GOAL OF THE EXERCISE – The answer is to be the lines below that lie between the line holding "Humidification et déshumi" and the line holding "ったことから、何度も食事の", inclusive, transcribed exactly and free of pictures.

EXERCISE INPUTS –
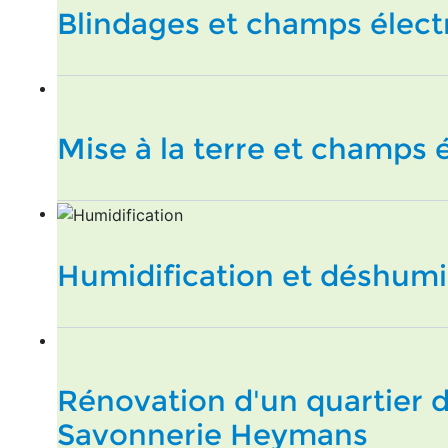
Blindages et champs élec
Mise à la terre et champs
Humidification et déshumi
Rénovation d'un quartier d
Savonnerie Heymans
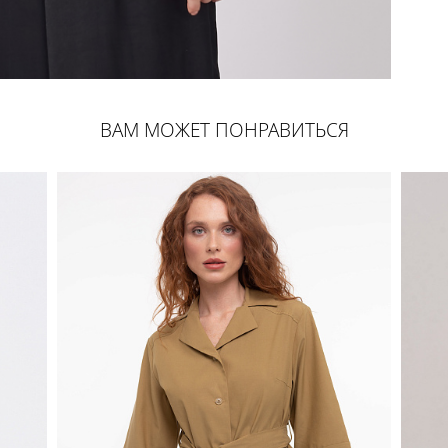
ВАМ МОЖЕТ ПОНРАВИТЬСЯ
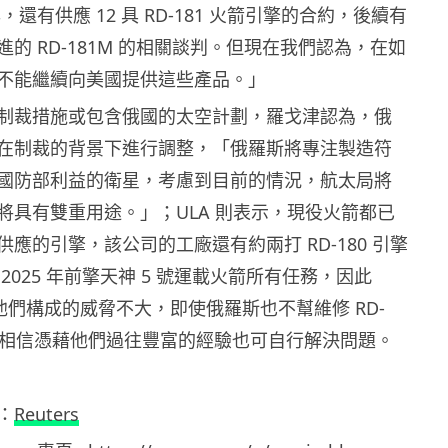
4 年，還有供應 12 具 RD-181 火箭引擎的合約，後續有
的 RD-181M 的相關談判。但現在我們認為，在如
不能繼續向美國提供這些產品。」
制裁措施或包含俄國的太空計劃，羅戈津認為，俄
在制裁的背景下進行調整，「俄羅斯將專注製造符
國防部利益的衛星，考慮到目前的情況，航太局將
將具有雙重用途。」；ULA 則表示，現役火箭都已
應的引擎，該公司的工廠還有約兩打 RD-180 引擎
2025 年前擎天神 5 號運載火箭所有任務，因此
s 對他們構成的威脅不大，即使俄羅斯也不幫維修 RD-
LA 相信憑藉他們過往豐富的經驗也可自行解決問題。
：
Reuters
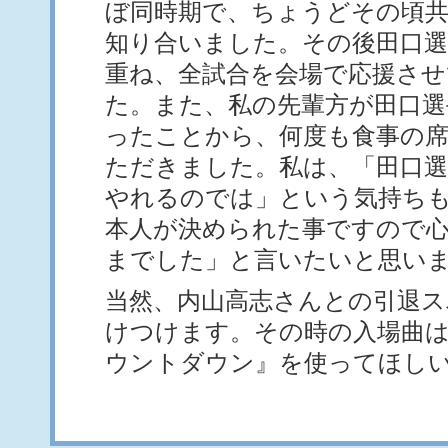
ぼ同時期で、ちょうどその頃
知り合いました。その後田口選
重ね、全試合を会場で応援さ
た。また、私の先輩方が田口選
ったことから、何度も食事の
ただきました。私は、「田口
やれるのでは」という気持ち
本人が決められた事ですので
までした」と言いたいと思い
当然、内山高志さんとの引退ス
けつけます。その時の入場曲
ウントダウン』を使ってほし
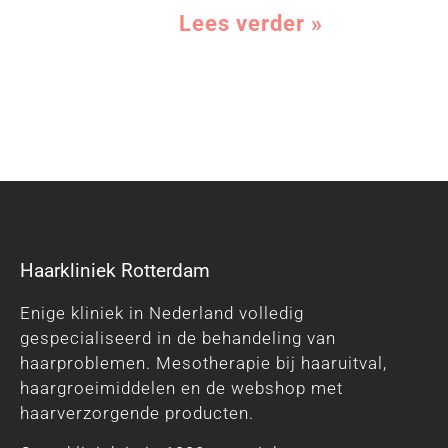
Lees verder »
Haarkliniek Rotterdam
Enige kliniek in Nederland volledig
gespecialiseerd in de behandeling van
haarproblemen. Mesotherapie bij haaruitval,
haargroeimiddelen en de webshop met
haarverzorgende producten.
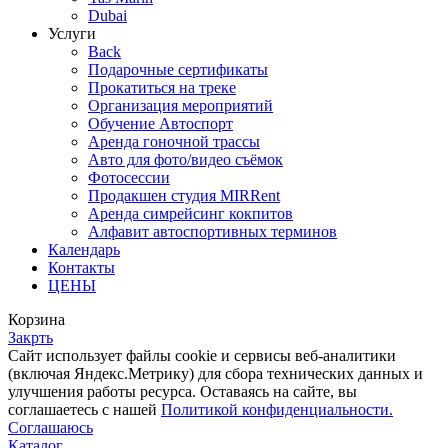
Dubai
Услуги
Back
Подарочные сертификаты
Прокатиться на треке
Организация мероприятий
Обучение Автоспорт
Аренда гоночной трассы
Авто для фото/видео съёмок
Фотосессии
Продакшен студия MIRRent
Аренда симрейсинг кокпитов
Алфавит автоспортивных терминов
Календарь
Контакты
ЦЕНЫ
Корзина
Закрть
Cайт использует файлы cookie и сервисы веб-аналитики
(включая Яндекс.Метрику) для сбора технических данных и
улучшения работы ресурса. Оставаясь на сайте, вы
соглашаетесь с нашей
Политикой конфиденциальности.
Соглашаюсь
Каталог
==
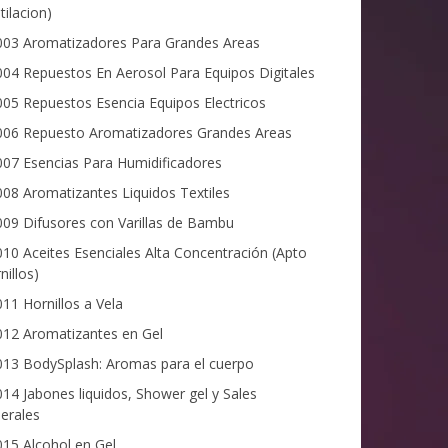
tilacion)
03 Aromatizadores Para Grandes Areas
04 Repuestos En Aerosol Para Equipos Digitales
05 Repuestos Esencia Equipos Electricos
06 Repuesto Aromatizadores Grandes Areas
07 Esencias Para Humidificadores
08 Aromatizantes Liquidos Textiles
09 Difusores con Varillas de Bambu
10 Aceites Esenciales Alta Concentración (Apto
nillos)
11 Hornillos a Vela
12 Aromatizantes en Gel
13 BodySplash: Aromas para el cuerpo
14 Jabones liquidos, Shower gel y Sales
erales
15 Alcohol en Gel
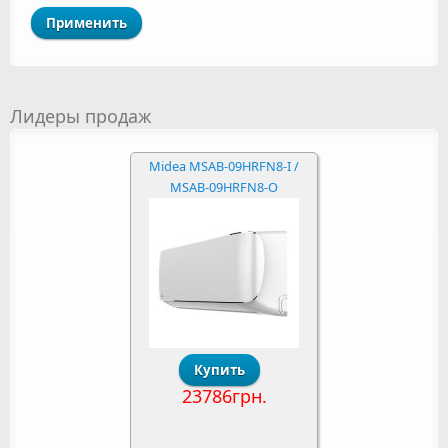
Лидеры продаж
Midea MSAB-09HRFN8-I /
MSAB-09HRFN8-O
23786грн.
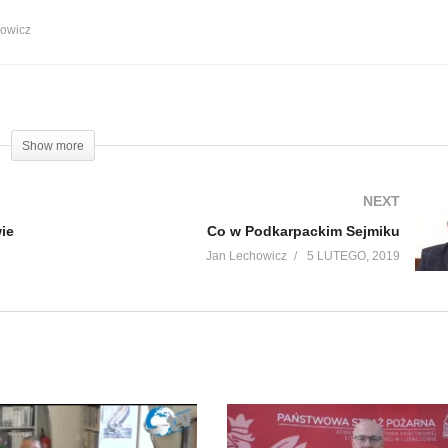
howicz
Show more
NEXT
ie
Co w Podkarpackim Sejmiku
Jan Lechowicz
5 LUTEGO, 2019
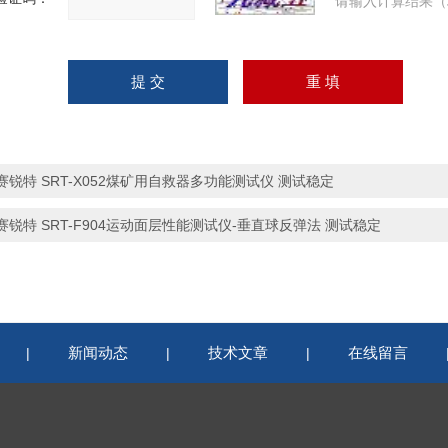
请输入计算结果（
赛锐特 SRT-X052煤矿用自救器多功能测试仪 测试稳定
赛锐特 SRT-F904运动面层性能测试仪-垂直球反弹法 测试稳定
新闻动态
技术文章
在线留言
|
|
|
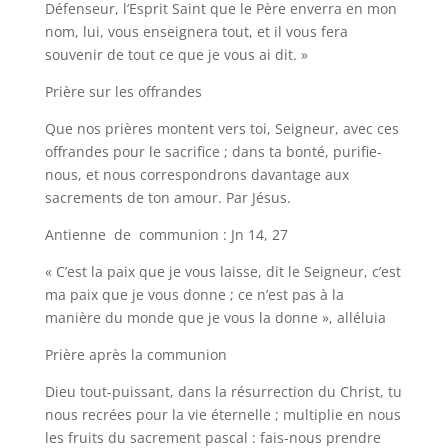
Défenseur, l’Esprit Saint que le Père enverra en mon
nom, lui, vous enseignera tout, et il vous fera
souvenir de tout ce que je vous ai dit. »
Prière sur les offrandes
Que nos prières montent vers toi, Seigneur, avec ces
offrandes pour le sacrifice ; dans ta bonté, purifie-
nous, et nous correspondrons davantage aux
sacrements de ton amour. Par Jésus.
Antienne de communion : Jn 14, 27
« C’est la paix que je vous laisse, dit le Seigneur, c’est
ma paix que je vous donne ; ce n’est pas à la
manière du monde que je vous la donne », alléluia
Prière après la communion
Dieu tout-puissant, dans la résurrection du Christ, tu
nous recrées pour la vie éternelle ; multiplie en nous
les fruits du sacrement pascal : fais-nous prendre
...
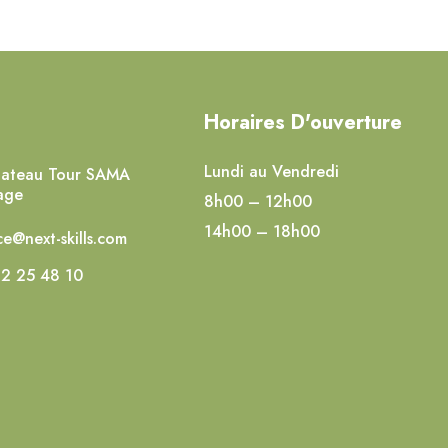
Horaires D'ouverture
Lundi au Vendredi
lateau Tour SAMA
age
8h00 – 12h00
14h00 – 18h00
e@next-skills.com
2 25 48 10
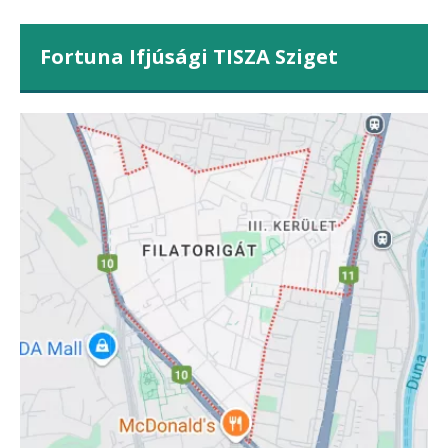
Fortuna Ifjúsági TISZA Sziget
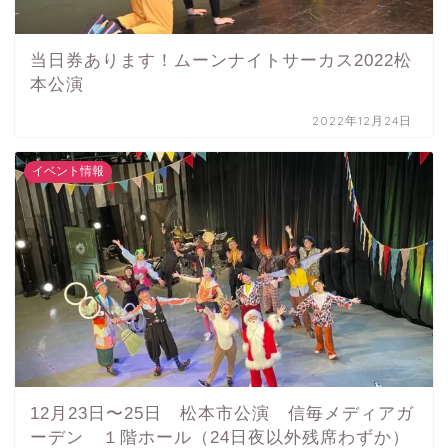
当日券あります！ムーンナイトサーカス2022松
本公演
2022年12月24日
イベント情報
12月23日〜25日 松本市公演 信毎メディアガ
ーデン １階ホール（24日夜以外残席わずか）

FINISHED TASK –
Humidification et déshumi
Rénovation d'un quartier d
Savonnerie Heymans
ВАМ МОЖЕТ ПОНРАВИТЬСЯ
4 年，還有供應 12 具 RD-181 火箭引擎的合約，後續有
的 RD-181M 的相關談判。但現在我們認為，在如
不能繼續向美國提供這些產品。」
制裁措施或包含俄國的太空計劃，羅戈津認為，俄
在制裁的背景下進行調整，「俄羅斯將專注製造符
國防部利益的衛星，考慮到目前的情況，航太局將
將具有雙重用途。」；ULA 則表示，現役火箭都已
應的引擎，該公司的工廠還有約兩打 RD-180 引擎
2025 年前擎天神 5 號運載火箭所有任務，因此
s 對他們構成的威脅不大，即使俄羅斯也不幫維修 RD-
LA 相信憑藉他們過往豐富的經驗也可自行解決問題。
：
Reuters
ぼ同時期で、ちょうどその頃
知り合いました。その後田口選
重ね、全試合を会場で応援さ
た。また、私の先輩方が田口選
ったことから、何度も食事の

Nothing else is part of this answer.